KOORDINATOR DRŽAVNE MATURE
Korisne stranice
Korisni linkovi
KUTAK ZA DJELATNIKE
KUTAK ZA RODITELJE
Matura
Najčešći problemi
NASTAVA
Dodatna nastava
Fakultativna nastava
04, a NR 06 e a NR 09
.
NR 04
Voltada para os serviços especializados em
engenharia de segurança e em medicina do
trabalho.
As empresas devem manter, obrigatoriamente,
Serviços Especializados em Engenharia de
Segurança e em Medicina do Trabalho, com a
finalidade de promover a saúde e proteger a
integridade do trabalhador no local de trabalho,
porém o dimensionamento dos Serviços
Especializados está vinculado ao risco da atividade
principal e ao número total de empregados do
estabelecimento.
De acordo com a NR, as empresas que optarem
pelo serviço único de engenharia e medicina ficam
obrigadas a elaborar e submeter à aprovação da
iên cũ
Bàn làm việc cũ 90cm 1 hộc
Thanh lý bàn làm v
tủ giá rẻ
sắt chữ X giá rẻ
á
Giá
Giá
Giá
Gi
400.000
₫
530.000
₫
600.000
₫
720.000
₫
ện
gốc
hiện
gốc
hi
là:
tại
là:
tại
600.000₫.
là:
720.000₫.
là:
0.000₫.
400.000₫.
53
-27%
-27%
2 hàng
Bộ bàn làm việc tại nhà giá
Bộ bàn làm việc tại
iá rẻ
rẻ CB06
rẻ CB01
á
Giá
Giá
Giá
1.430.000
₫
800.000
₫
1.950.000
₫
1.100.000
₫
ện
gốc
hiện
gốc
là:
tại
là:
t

^^^^

=== Your assignment ===
All records must be repeated exactly, with none skipped.

=== Task output ===
KOORDINATOR DRŽAVNE MATURE
Korisne stranice
Korisni linkovi
KUTAK ZA DJELATNIKE
KUTAK ZA RODITELJE
Matura
Najčešći problemi
NASTAVA
Dodatna nastava
Fakultativna nastava
04, a NR 06 e a NR 09
.
NR 04
Voltada para os serviços especializados em
engenharia de segurança e em medicina do
trabalho.
As empresas devem manter, obrigatoriamente,
Serviços Especializados em Engenharia de
Segurança e em Medicina do Trabalho, com a
finalidade de promover a saúde e proteger a
integridade do trabalhador no local de trabalho,
porém o dimensionamento dos Serviços
Especializados está vinculado ao risco da atividade
principal e ao número total de empregados do
estabelecimento.
De acordo com a NR, as empresas que optarem
pelo serviço único de engenharia e medicina ficam
obrigadas a elaborar e submeter à aprovação da
iên cũ
Bàn làm việc cũ 90cm 1 hộc
Thanh lý bàn làm v
tủ giá rẻ
sắt chữ X giá rẻ
á
Giá
Giá
Giá
Gi
400.000
₫
530.000
₫
600.000
₫
720.000
₫
ện
gốc
hiện
gốc
hi
là:
tại
là:
tại
600.000₫.
là:
720.000₫.
là:
0.000₫.
400.000₫.
53
-27%
-27%
2 hàng
Bộ bàn làm việc tại nhà giá
Bộ bàn làm việc tại
iá rẻ
rẻ CB06
rẻ CB01
á
Giá
Giá
Giá
1.430.000
₫
800.000
₫
1.950.000
₫
1.100.000
₫
ện
gốc
hiện
gốc
là:
tại
là:
t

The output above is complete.